Once the pictures are set aside, output all the records exactly.
-----
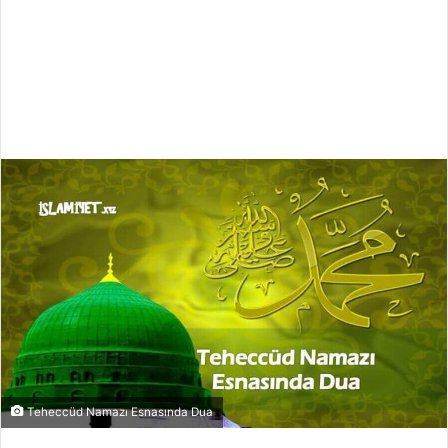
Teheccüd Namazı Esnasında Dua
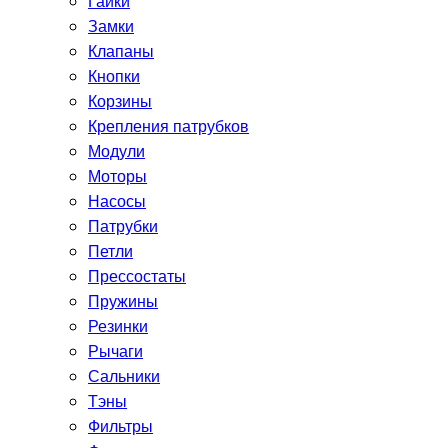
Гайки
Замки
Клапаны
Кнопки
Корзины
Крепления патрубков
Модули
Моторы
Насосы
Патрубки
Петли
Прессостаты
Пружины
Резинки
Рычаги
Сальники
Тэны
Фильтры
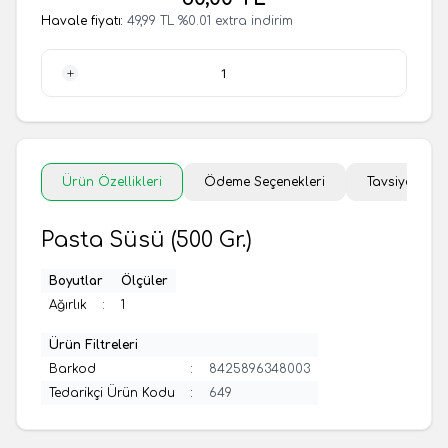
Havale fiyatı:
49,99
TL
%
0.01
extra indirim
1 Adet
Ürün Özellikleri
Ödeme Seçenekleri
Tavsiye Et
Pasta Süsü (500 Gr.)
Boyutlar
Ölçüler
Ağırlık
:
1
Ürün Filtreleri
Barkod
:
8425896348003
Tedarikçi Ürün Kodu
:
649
-----
__OUTPUT BELOW__:
Teheccüd Namazı Esnasında Dua
Гайки
Замки
Клапаны
Кнопки
Корзины
Крепления патрубков
Модули
Моторы
Насосы
Патрубки
Петли
Прессостаты
Пружины
Резинки
Рычаги
Сальники
Тэны
Фильтры
Havale fiyatı:
49,99
TL
%
0.01
extra indirim
1 Adet
Ürün Özellikleri
Ödeme Seçenekleri
Tavsiye Et
Pasta Süsü (500 Gr.)
Boyutlar
Ölçüler
Ağırlık
:
1
Ürün Filtreleri
Barkod
:
8425896348003
Tedarikçi Ürün Kodu
:
649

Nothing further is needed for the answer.